Os que voltaram as costas à guerra colonial

Algures entre a obra-prima de Lev Tolstói (Guerra e Paz) e a comédia de Woody Allen (Nem Guerra nem Paz, tradução de Love and Death) há agora o documentário de Rui Simões. Guerra ou Paz trata dos portugueses que optaram por não ir para a guerra colonial.

Refractários, desertores, heróis ou traidores… consoante o ponto de vista, uns cem mil portugueses saíram do país para não pegarem em espingardas, um número semelhante ao que foi combater. “Entre 1961 e 1974 dá-se uma fractura muito grande na sociedade. Os jovens ou fugiram ou estão na guerra. E as mulheres e namoradas também saíam”, comenta Rui Simões. Um tema que para o cineasta ainda é “tabu na sociedade portuguesa”.

“Ainda hoje só se fala da guerra do ponto de vista dos militares, dos que fizeram a guerra. Acho muito bem, eles merecem, deram as suas vidas e lutaram por uma ideia de pátria. Mas também há outros que lutaram por outra ideia de pátria. O filme quer dar um sentido histórico da descolonização, organizá-lo do ponto de vista de quem não foi à guerra, bem como dos seus filhos”.

Daí que Simões inclua um depoimento de Eduardo Lourenço sobre o terramoto social que é a descolonização à escala global, daí que dê voz também a uma filha de um emigrante, a activista Myriam Zaluar, e à carta aberta que esta endereçou ao primeiro-ministro.

O filme debruça-se, porém, em nove histórias contadas por dez pessoas, Rui Simões incluído, umas mais anónimas, outras mais conhecidas, como o músico Luís Cília ou o arqueólogo Cláudio Torres.
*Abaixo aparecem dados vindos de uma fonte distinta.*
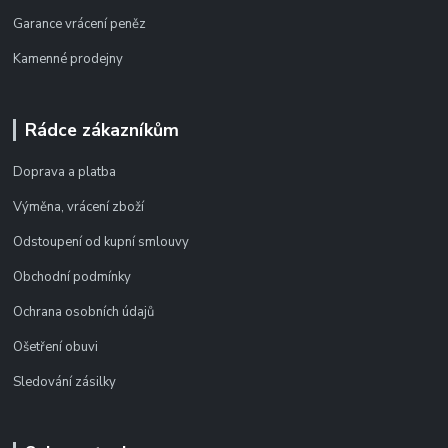
Garance vrácení peněz
Kamenné prodejny
Rádce zákazníkům
Doprava a platba
Výměna, vrácení zboží
Odstoupení od kupní smlouvy
Obchodní podmínky
Ochrana osobních údajů
Ošetření obuvi
Sledování zásilky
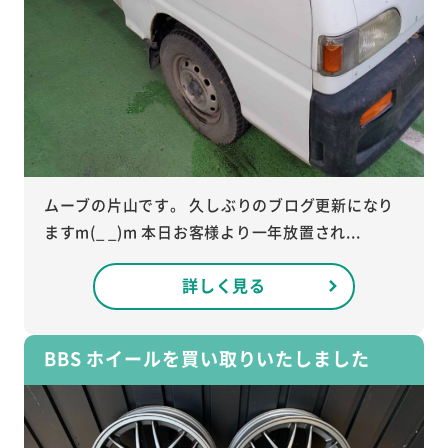
ムーブの片山です。 久しぶりのブログ更新になり
ますm(_ _)m 本日お客様より一年放置され...
詳しく見る
BBS ホイールを買い取りいたしました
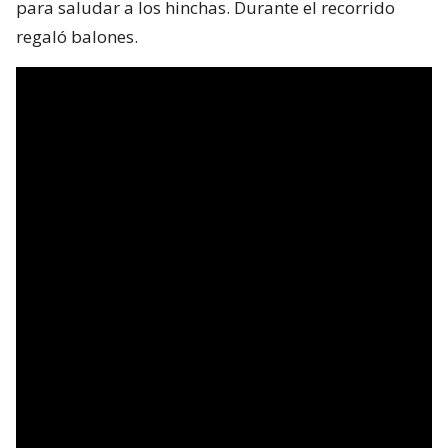
para saludar a los hinchas. Durante el recorrido
regaló balones.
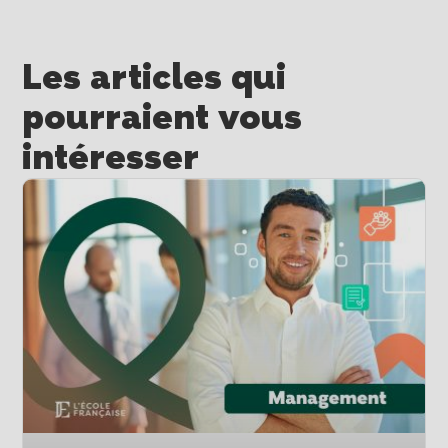
Les articles qui
pourraient vous
intéresser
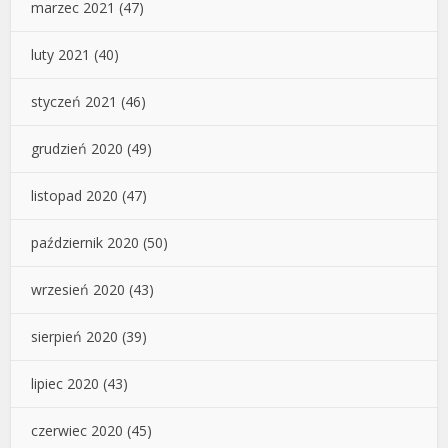
marzec 2021
(47)
luty 2021
(40)
styczeń 2021
(46)
grudzień 2020
(49)
listopad 2020
(47)
październik 2020
(50)
wrzesień 2020
(43)
sierpień 2020
(39)
lipiec 2020
(43)
czerwiec 2020
(45)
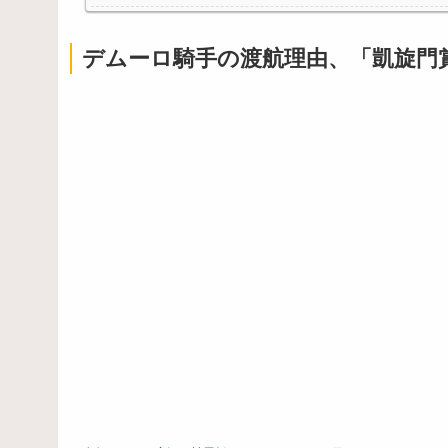
【朗報】名作幻想水滸伝、14年ぶりソシャゲとして完
【悲報】教室、ヤンキーがブチ切れでとんでもない空
デムーロ騎手の渡航理由、「凱旋門
Powered by livedoor 相互RSS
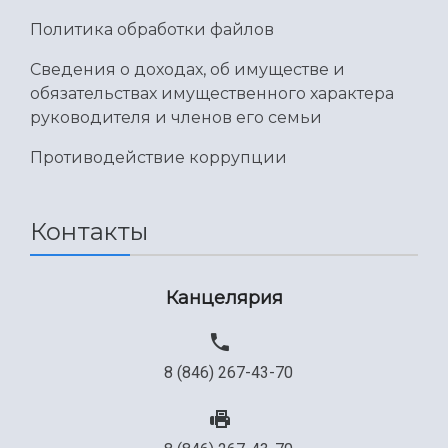
Международный межвузовский кампус
Политика обработки файлов
Сведения об образовательной организации
Сведения о доходах, об имуществе и
обязательствах имущественного характера
Официальные документы
руководителя и членов его семьи
Противодействие коррупции
Контакты
Канцелярия
8 (846) 267-43-70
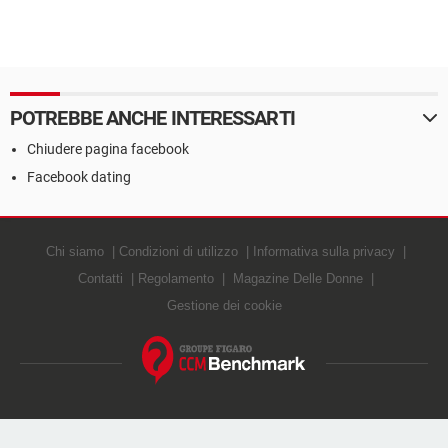
POTREBBE ANCHE INTERESSARTI
Chiudere pagina facebook
Facebook dating
Chi siamo
Condizioni di utilizzo
Informativa sulla privacy
Contatti
Regolamento
Magazine Delle Donne
Gestione dei cookie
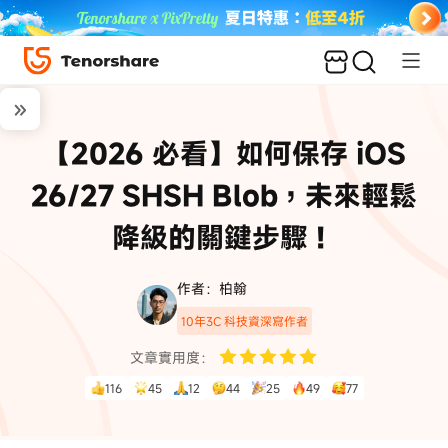
【2026 必看】如何保存 iOS
26/27 SHSH Blob，未來輕鬆
降級的關鍵步驟！
作者：柏翰
10年3C 科技資深寫作者
文章實用度：
116
45
12
44
25
49
77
Uma opção que é justificada pela necessidade de se mostrar “solidário com os outros” refractários. Rotula a sua história de “banal”, em contraponto com a “história fantástica” que foi a partida acidentada de Cláudio Torres e da sua mulher Manuela, então grávida, de barco. Mas, ainda assim, recorda que os filhos, nascidos no exílio e regressados a Portugal muito novos, ainda hoje o “chamam à pedra” por terem ficado sem pai durante esse período da vida.

O lado angolano

Guerra ou Paz apresenta ainda testemunhos de quem, em Angola, tenha recusado fazer parte do Exército português. É o caso do testemunho desassombrado do professor universitário Arlindo Barbeitos, ou de Manuel dos Santos Lima, fundador do Exército Popular de Libertação de Angola e depois crítico do regime angolano, radicado em Portugal.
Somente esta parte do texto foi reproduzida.